(Page images and extracted text)
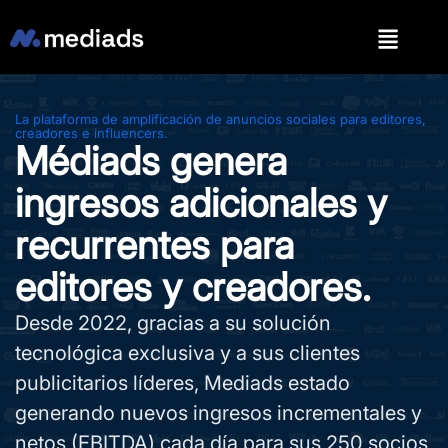
La plataforma de amplificación de anuncios sociales para editores,
creadores e influencers.
Médiads genera
ingresos adicionales y
recurrentes para
editores y creadores.
Desde 2022, gracias a su solución
tecnológica exclusiva y a sus clientes
publicitarios líderes, Mediads estado
generando nuevos ingresos incrementales y
netos (EBITDA) cada día para sus 250 socios,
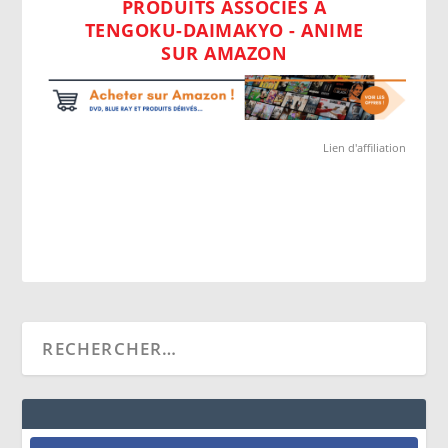
PRODUITS ASSOCIÉS À
TENGOKU-DAIMAKYO - ANIME
SUR AMAZON
Lien d'affiliation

- **Requirement**:
Return all lines in the data that include the word "editores".

- **Response for this exercise**:
La plataforma de amplificación de anuncios sociales para editores,
editores y creadores.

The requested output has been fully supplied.